[Collected data]
►

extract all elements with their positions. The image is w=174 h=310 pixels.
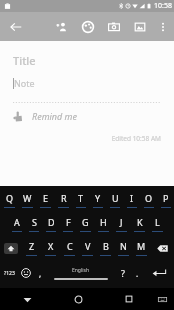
button[interactable]: H [94,212,112,236]
staticText: K [137,216,143,228]
staticText: I [130,192,134,204]
staticText: U [112,192,119,204]
button[interactable]: K [130,212,148,236]
button[interactable]: Title [13,53,161,68]
staticText: ? [121,267,125,279]
button[interactable]: Home [67,288,89,310]
button[interactable]: Backspace [150,236,174,260]
staticText: D [48,216,55,228]
staticText: Z [29,240,35,252]
button[interactable]: Note [13,77,161,89]
staticText: Title [13,53,36,68]
button[interactable]: Enter [144,260,174,286]
button[interactable]: T [72,188,89,212]
staticText: , [39,268,42,279]
staticText: . [136,268,139,279]
staticText: 10:58 [154,1,172,11]
button[interactable]: O [140,188,157,212]
button[interactable]: I [123,188,140,212]
staticText: C [67,240,73,252]
button[interactable]: Emoji [18,260,34,286]
staticText: Remind me [32,110,77,122]
staticText: B [103,240,109,252]
button[interactable]: V [78,236,96,260]
button[interactable]: ? [115,260,131,286]
staticText: Y [95,192,101,204]
button[interactable]: M [132,236,150,260]
button[interactable]: More options [153,17,173,37]
staticText: Edited 10:58 AM [13,134,161,143]
button[interactable]: R [54,188,72,212]
staticText: O [145,192,153,204]
button[interactable]: U [106,188,123,212]
staticText: S [32,216,37,228]
button[interactable]: Add collaborator [49,14,75,40]
button[interactable]: Add photo [101,14,127,40]
button[interactable]: ?123 [0,260,18,286]
button[interactable]: D [42,212,59,236]
staticText: Note [14,77,35,89]
button[interactable]: English [47,260,115,286]
staticText: T [78,192,84,204]
staticText: A [14,216,20,228]
button[interactable]: N [114,236,132,260]
staticText: R [61,192,67,204]
staticText: English [72,267,90,274]
button[interactable]: Change color [75,14,101,40]
button[interactable]: E [36,188,54,212]
button[interactable]: Back [16,288,38,310]
button[interactable]: Recent apps [118,288,140,310]
button[interactable]: W [18,188,36,212]
staticText: Q [6,192,14,204]
button[interactable]: S [25,212,42,236]
button[interactable]: Remind me [13,110,161,122]
staticText: ?123 [4,270,15,277]
staticText: M [137,240,146,252]
staticText: V [85,240,91,252]
button[interactable]: Y [89,188,106,212]
button[interactable]: F [59,212,76,236]
button[interactable]: Shift [0,236,22,260]
button[interactable]: X [41,236,60,260]
staticText: W [23,192,32,204]
button[interactable]: Add image [127,14,153,40]
staticText: X [48,240,54,252]
button[interactable]: B [96,236,114,260]
staticText: G [82,216,89,228]
staticText: H [100,216,107,228]
button[interactable]: . [131,260,144,286]
staticText: N [120,240,127,252]
button[interactable]: , [34,260,47,286]
button[interactable]: A [8,212,25,236]
staticText: E [43,192,49,204]
button[interactable]: J [112,212,130,236]
staticText: F [66,216,71,228]
button[interactable]: P [157,188,174,212]
button[interactable]: Switch keyboard [153,290,171,308]
button[interactable]: Back [3,14,29,40]
button[interactable]: L [148,212,166,236]
button[interactable]: C [60,236,78,260]
button[interactable]: Q [0,188,18,212]
button[interactable]: G [76,212,94,236]
button[interactable]: Z [22,236,41,260]
staticText: J [120,216,123,228]
staticText: L [155,216,160,228]
staticText: P [163,192,169,204]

◄

WHAT YOU ARE ASKED TO DO
Search the records for the word "English" and copy every line where it occurs.

OUTPUT BELOW
button[interactable]: English [47,260,115,286]
staticText: English [72,267,90,274]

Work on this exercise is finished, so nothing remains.